%%

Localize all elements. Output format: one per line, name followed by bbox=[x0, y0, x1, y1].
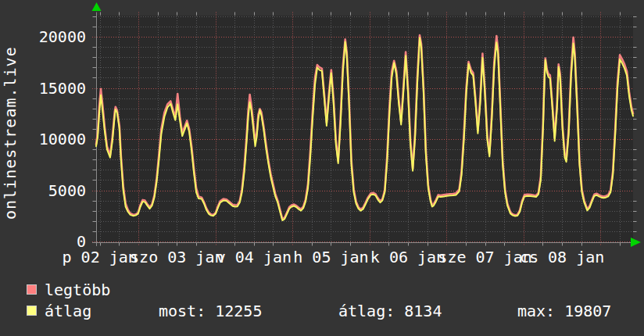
stat-average: átlag: 8134 bbox=[338, 302, 442, 320]
y-tick-label: 20000 bbox=[0, 28, 86, 45]
x-axis-day-label: k 06 jan bbox=[370, 248, 445, 266]
stat-maximum: max: 19807 bbox=[517, 302, 611, 320]
y-axis-arrow-icon bbox=[92, 2, 102, 11]
legend-swatch-max-icon bbox=[27, 284, 37, 295]
x-axis-day-label: sze 07 jan bbox=[438, 248, 531, 266]
legend-label-max: legtöbb bbox=[45, 281, 110, 299]
x-axis-day-label: cs 08 jan bbox=[520, 248, 604, 266]
stat-current: most: 12255 bbox=[159, 302, 262, 320]
x-axis-arrow-icon bbox=[631, 238, 641, 247]
legend-swatch-avg-icon bbox=[27, 306, 37, 316]
y-tick-label: 5000 bbox=[0, 182, 86, 199]
x-axis-day-label: h 05 jan bbox=[293, 248, 368, 266]
y-tick-label: 15000 bbox=[0, 80, 86, 97]
rrd-graph-window: onlinestream.live 05000100001500020000 p… bbox=[0, 0, 644, 336]
y-tick-label: 10000 bbox=[0, 130, 86, 148]
legend-label-avg: átlag bbox=[45, 302, 91, 320]
x-axis-day-label: v 04 jan bbox=[216, 248, 292, 266]
x-axis-day-label: p 02 jan bbox=[63, 248, 138, 266]
x-axis-day-label: szo 03 jan bbox=[130, 248, 224, 266]
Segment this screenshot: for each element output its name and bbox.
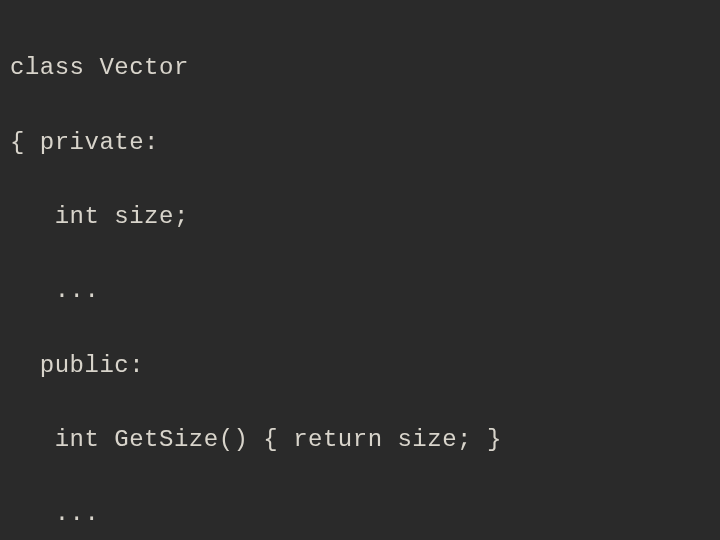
code-line: { private: [10, 124, 710, 161]
code-line: public: [10, 347, 710, 384]
code-line: class Vector [10, 49, 710, 86]
code-line: int size; [10, 198, 710, 235]
code-block: class Vector { private: int size; ... pu… [0, 0, 720, 540]
code-line: int GetSize() { return size; } [10, 421, 710, 458]
code-line: ... [10, 495, 710, 532]
code-line: ... [10, 272, 710, 309]
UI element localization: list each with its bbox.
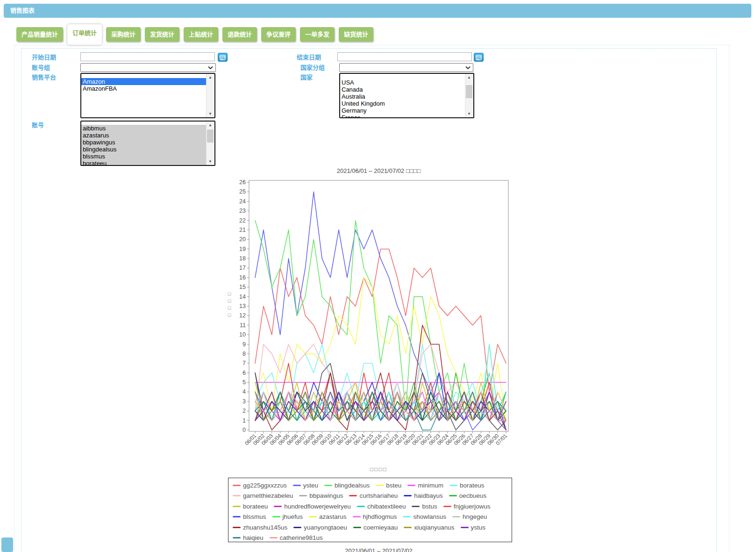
legend-line-swatch [274,506,282,507]
end-date-input[interactable] [337,52,472,61]
option-blssmus[interactable]: blssmus [81,153,207,160]
y-tick-label: 23 [239,208,246,214]
legend-item-catherine981us: catherine981us [270,533,323,542]
legend-series-name: jhuefus [283,513,303,520]
y-tick-label: 13 [239,303,246,309]
start-date-input[interactable] [80,52,215,61]
option-australia[interactable]: Australia [340,93,465,100]
y-tick-label: 10 [239,331,246,338]
account-listbox-scrollbar[interactable]: ▲▼ [206,122,214,165]
tab-refund[interactable]: 退款统计 [222,27,257,42]
tab-shipping[interactable]: 发货统计 [145,27,179,42]
option-azastarus[interactable]: azastarus [81,132,207,139]
scroll-up-icon[interactable]: ▲ [465,74,473,81]
y-tick-label: 1 [242,417,246,424]
legend-row: zhuanshu145usyuanyongtaoeucoernieyaauxiu… [233,523,507,533]
y-tick-label: 5 [242,379,246,386]
tab-multi-ship[interactable]: 一单多发 [300,27,335,42]
option-united-kingdom[interactable]: United Kingdom [340,100,465,107]
legend-series-name: blingdealsus [335,482,370,489]
legend-series-name: yuanyongtaoeu [304,524,347,531]
country-listbox[interactable]: USACanadaAustraliaUnited KingdomGermanyF… [339,73,474,118]
y-tick-label: 11 [240,322,246,329]
y-tick-label: 8 [242,351,246,357]
option-amazon[interactable]: Amazon [81,78,207,85]
y-tick-label: 15 [239,284,246,290]
option-amazonfba[interactable]: AmazonFBA [81,85,207,92]
option-france[interactable]: France [340,114,465,118]
scroll-up-icon[interactable]: ▲ [207,122,214,129]
legend-line-swatch [357,506,365,507]
y-tick-label: 24 [239,198,246,205]
tab-product-sales[interactable]: 产品销量统计 [16,27,63,42]
country-listbox-scrollbar[interactable]: ▲▼ [465,74,473,117]
legend-item-borateus: borateus [449,480,485,491]
legend-line-swatch [293,527,301,528]
option-bbpawingus[interactable]: bbpawingus [81,139,207,146]
tab-dispute[interactable]: 争议差评 [261,27,296,42]
tab-purchase[interactable]: 采购统计 [106,27,141,42]
y-tick-label: 22 [239,217,246,224]
legend-line-swatch [404,495,412,496]
scroll-down-icon[interactable]: ▼ [465,110,473,117]
legend-series-name: showlansus [413,513,446,520]
calendar-icon [476,55,482,60]
legend-series-name: ystus [471,524,486,531]
option-germany[interactable]: Germany [340,107,465,114]
option-usa[interactable]: USA [340,79,465,86]
legend-item-garnetthiezabeleu: garnetthiezabeleu [233,491,293,501]
start-date-calendar-button[interactable] [218,53,228,62]
option-canada[interactable]: Canada [340,86,465,93]
legend-item-jhuefus: jhuefus [272,512,303,522]
legend-item-minimum: minimum [407,480,443,491]
y-tick-label: 16 [239,274,246,281]
legend-item-yuanyongtaoeu: yuanyongtaoeu [293,523,347,533]
country-label: 国家 [300,73,313,82]
tab-orders[interactable]: 订单统计 [67,24,102,45]
account-listbox-options: aibbmusazastarusbbpawingusblingdealsusbl… [81,125,207,165]
scrollbar-thumb[interactable] [207,129,214,143]
country-group-select[interactable] [339,63,473,72]
legend-row: garnetthiezabeleubbpawinguscurtshariaheu… [233,491,507,501]
next-chart-title: 2021/06/01 – 2021/07/02 [249,547,508,552]
legend-row: blssmusjhuefusazastarushjhdfiogmusshowla… [233,512,507,522]
scrollbar-thumb[interactable] [466,85,472,98]
end-date-calendar-button[interactable] [474,53,484,62]
legend-line-swatch [233,506,241,507]
account-group-select[interactable] [80,63,216,72]
option-blingdealsus[interactable]: blingdealsus [81,146,207,153]
legend-line-swatch [443,506,451,507]
legend-series-name: borateus [460,482,485,489]
legend-series-name: hjhdfiogmus [363,513,397,520]
legend-line-swatch [293,485,301,486]
legend-series-name: oecbueus [459,492,487,499]
legend-item-haidbayus: haidbayus [404,491,443,501]
legend-line-swatch [272,516,280,517]
scroll-down-icon[interactable]: ▼ [207,110,214,117]
legend-line-swatch [299,495,307,496]
start-date-label: 开始日期 [32,53,56,62]
legend-series-name: haiqieu [243,534,264,541]
legend-item-hngegeu: hngegeu [452,512,487,522]
corner-widget[interactable] [1,538,13,552]
legend-line-swatch [233,485,241,486]
y-tick-label: 12 [239,312,246,319]
legend-series-name: garnetthiezabeleu [243,492,293,499]
legend-line-swatch [233,495,241,496]
tab-out-of-stock[interactable]: 缺货统计 [339,27,373,42]
option-aibbmus[interactable]: aibbmus [81,125,207,132]
tab-listing[interactable]: 上贴统计 [184,27,218,42]
scroll-down-icon[interactable]: ▼ [207,158,214,165]
legend-line-swatch [233,527,241,528]
y-tick-label: 0 [242,427,246,433]
legend-series-name: azastarus [319,513,347,520]
platform-listbox[interactable]: AmazonAmazonFBA▲▼ [80,73,215,118]
scroll-up-icon[interactable]: ▲ [207,74,214,81]
y-tick-label: 20 [239,236,246,243]
legend-item-borateeu: borateeu [233,502,268,512]
platform-listbox-scrollbar[interactable]: ▲▼ [206,74,214,117]
account-listbox[interactable]: aibbmusazastarusbbpawingusblingdealsusbl… [80,121,215,166]
option-borateeu[interactable]: borateeu [81,160,207,166]
platform-listbox-options: AmazonAmazonFBA [81,78,207,117]
legend-line-swatch [270,537,278,538]
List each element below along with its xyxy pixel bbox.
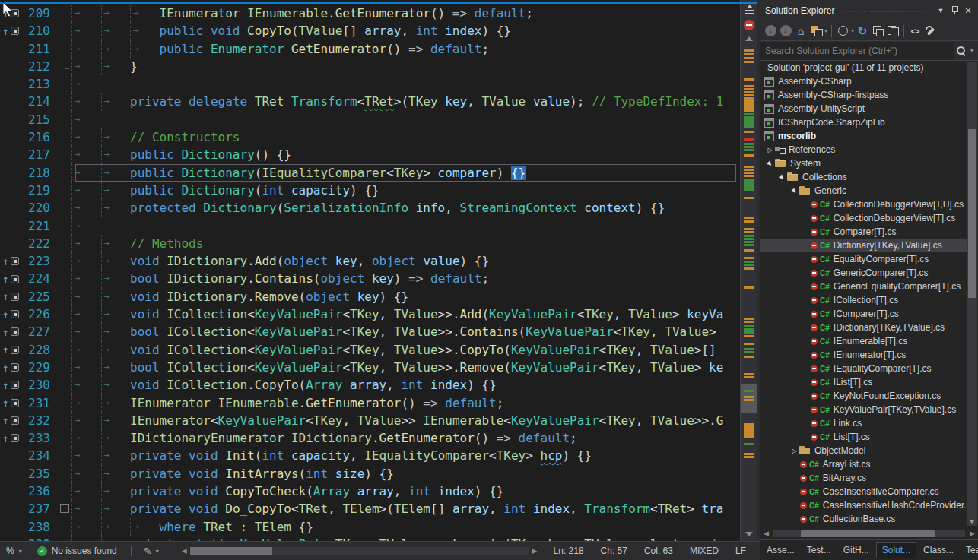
- code-line[interactable]: ↑230→→void ICollection.CopyTo(Array arra…: [0, 376, 740, 394]
- code-line[interactable]: ↑232→→IEnumerator<KeyValuePair<TKey, TVa…: [0, 412, 740, 429]
- tree-item[interactable]: C#IEnumerable[T].cs: [760, 334, 967, 348]
- line-number[interactable]: 209: [23, 5, 59, 22]
- tree-item[interactable]: C#EqualityComparer[T].cs: [760, 252, 967, 266]
- line-number[interactable]: 212: [23, 58, 59, 75]
- tree-item[interactable]: C#KeyValuePair[TKey,TValue].cs: [760, 403, 967, 416]
- tree-vertical-scrollbar[interactable]: [967, 62, 977, 526]
- code-line[interactable]: 221→: [0, 217, 740, 235]
- tree-item[interactable]: Assembly-CSharp: [760, 74, 967, 88]
- fold-margin[interactable]: [59, 394, 71, 412]
- document-health-error-icon[interactable]: [744, 20, 754, 30]
- tree-item[interactable]: ICSharpCode.SharpZipLib: [760, 115, 967, 129]
- line-number[interactable]: 220: [23, 199, 59, 217]
- panel-tab[interactable]: Asse...: [761, 543, 800, 558]
- fold-collapse-button[interactable]: −: [60, 504, 69, 513]
- code-line[interactable]: ↑231→→IEnumerator IEnumerable.GetEnumera…: [0, 394, 740, 412]
- char-indicator[interactable]: Ch: 57: [592, 546, 636, 556]
- home-button[interactable]: ⌂: [794, 24, 808, 39]
- fold-margin[interactable]: [59, 412, 71, 429]
- refresh-button[interactable]: ↻: [856, 24, 869, 39]
- zoom-control[interactable]: % ▾: [0, 542, 30, 560]
- panel-tab[interactable]: Solut...: [876, 542, 916, 558]
- line-number[interactable]: 210: [23, 22, 59, 40]
- tree-item[interactable]: Solution 'project-gui' (11 of 11 project…: [760, 61, 967, 74]
- fold-margin[interactable]: [59, 447, 71, 464]
- code-line[interactable]: 214→→private delegate TRet Transform<TRe…: [0, 93, 740, 110]
- pen-button[interactable]: ✎ ▾: [138, 546, 165, 557]
- tree-hscrollbar-thumb[interactable]: [801, 530, 935, 537]
- fold-margin[interactable]: [59, 359, 71, 376]
- tree-item[interactable]: C#IEnumerator[T].cs: [760, 348, 967, 362]
- code-line[interactable]: 211→→→public Enumerator GetEnumerator() …: [0, 40, 740, 58]
- tree-item[interactable]: C#CaseInsensitiveComparer.cs: [760, 485, 967, 498]
- line-number[interactable]: 221: [23, 217, 59, 235]
- tree-item[interactable]: C#Comparer[T].cs: [760, 225, 967, 239]
- fold-margin[interactable]: [59, 341, 71, 359]
- code-area[interactable]: ↑209→→→IEnumerator IEnumerable.GetEnumer…: [0, 5, 740, 541]
- tree-item[interactable]: C#IComparer[T].cs: [760, 307, 967, 321]
- fold-margin[interactable]: [59, 376, 71, 394]
- scroll-down-arrow-icon[interactable]: [969, 520, 975, 524]
- view-code-button[interactable]: <>: [908, 24, 922, 39]
- scroll-left-arrow-icon[interactable]: ◀: [760, 530, 772, 537]
- code-line[interactable]: ↑209→→→IEnumerator IEnumerable.GetEnumer…: [0, 5, 740, 22]
- line-number[interactable]: 239: [23, 536, 59, 541]
- line-number[interactable]: 223: [23, 252, 59, 270]
- fold-margin[interactable]: [59, 482, 71, 500]
- code-line[interactable]: ↑210→→→public void CopyTo(TValue[] array…: [0, 22, 740, 40]
- fold-margin[interactable]: [59, 93, 71, 110]
- line-number[interactable]: 214: [23, 93, 59, 110]
- tree-hscrollbar-track[interactable]: [773, 530, 965, 537]
- code-line[interactable]: ↑228→→void ICollection<KeyValuePair<TKey…: [0, 341, 740, 359]
- fold-margin[interactable]: [59, 146, 71, 163]
- scroll-left-arrow-icon[interactable]: ◀: [179, 547, 190, 555]
- fold-margin[interactable]: [59, 252, 71, 270]
- issues-indicator[interactable]: ✓ No issues found: [30, 542, 125, 560]
- fold-margin[interactable]: [59, 164, 71, 182]
- code-line[interactable]: 222→→// Methods: [0, 235, 740, 252]
- tree-item[interactable]: Assembly-UnityScript: [760, 102, 967, 115]
- column-indicator[interactable]: Col: 63: [636, 546, 681, 556]
- solution-explorer-titlebar[interactable]: Solution Explorer ▼ ✕: [760, 0, 978, 21]
- line-number[interactable]: 229: [23, 359, 59, 376]
- line-number[interactable]: 217: [23, 146, 59, 163]
- line-number[interactable]: 226: [23, 305, 59, 323]
- tree-item[interactable]: C#IDictionary[TKey,TValue].cs: [760, 321, 967, 334]
- forward-button[interactable]: ›: [779, 24, 792, 39]
- tree-item[interactable]: ▷ObjectModel: [760, 444, 967, 457]
- horizontal-scrollbar-track[interactable]: [190, 547, 529, 555]
- line-number[interactable]: 231: [23, 394, 59, 412]
- code-line[interactable]: 217→→public Dictionary() {}: [0, 146, 740, 163]
- code-line[interactable]: ↑225→→void IDictionary.Remove(object key…: [0, 288, 740, 305]
- line-number[interactable]: 230: [23, 376, 59, 394]
- show-all-files-button[interactable]: [886, 24, 900, 39]
- fold-margin[interactable]: [59, 323, 71, 340]
- fold-margin[interactable]: [59, 111, 71, 128]
- line-number[interactable]: 225: [23, 288, 59, 305]
- vertical-scrollbar-thumb[interactable]: [741, 384, 757, 413]
- code-line[interactable]: ↑229→→bool ICollection<KeyValuePair<TKey…: [0, 359, 740, 376]
- code-line[interactable]: 213→: [0, 75, 740, 93]
- line-number[interactable]: 228: [23, 341, 59, 359]
- tree-item[interactable]: C#CollectionDebuggerView[T,U].cs: [760, 198, 967, 211]
- horizontal-scrollbar-thumb[interactable]: [190, 547, 272, 555]
- tree-item[interactable]: ▶System: [760, 157, 967, 170]
- line-number[interactable]: 216: [23, 128, 59, 146]
- line-number[interactable]: 218: [23, 164, 59, 182]
- close-button[interactable]: ✕: [961, 6, 975, 16]
- fold-margin[interactable]: [59, 288, 71, 305]
- tree-item[interactable]: C#CollectionDebuggerView[T].cs: [760, 211, 967, 225]
- tree-item[interactable]: C#CaseInsensitiveHashCodeProvider.cs: [760, 498, 967, 512]
- editor-scrollbar[interactable]: [740, 0, 757, 541]
- collapse-all-button[interactable]: [871, 24, 884, 39]
- code-line[interactable]: 234→→private void Init(int capacity, IEq…: [0, 447, 740, 464]
- tree-item[interactable]: C#CollectionBase.cs: [760, 512, 967, 526]
- pending-changes-filter-button[interactable]: [836, 24, 849, 39]
- panel-tab[interactable]: Class...: [918, 543, 959, 558]
- line-number[interactable]: 233: [23, 429, 59, 447]
- tree-horizontal-scrollbar[interactable]: ◀ ▶: [760, 527, 978, 539]
- sync-with-active-document-button[interactable]: [809, 24, 823, 39]
- line-number[interactable]: 236: [23, 482, 59, 500]
- back-button[interactable]: ‹: [764, 24, 777, 39]
- line-number[interactable]: 211: [23, 40, 59, 58]
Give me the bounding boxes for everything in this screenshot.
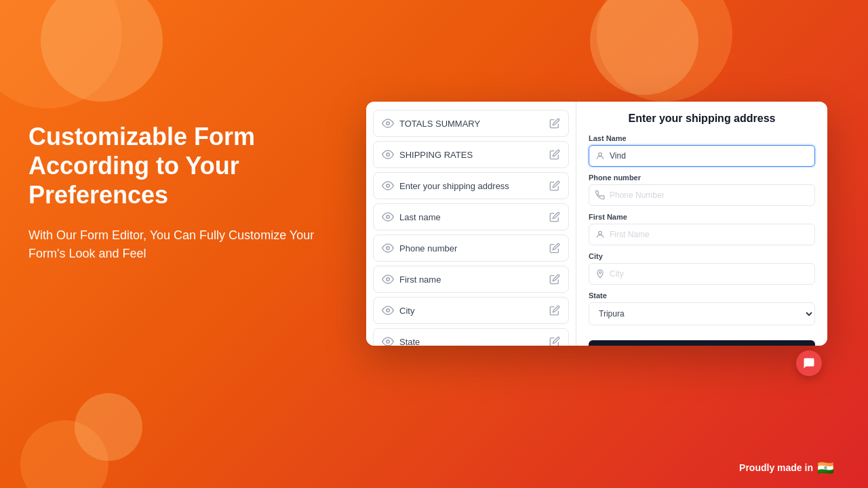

%%

▶ [Task instructions]: Each line above that contains the word "AmazonAmazonFBA" should be copied.

▶ [Exercise solution]:
platform-listbox[interactable]: AmazonAmazonFBA▲▼ [80,73,215,118]
platform-listbox-options: AmazonAmazonFBA [81,78,207,117]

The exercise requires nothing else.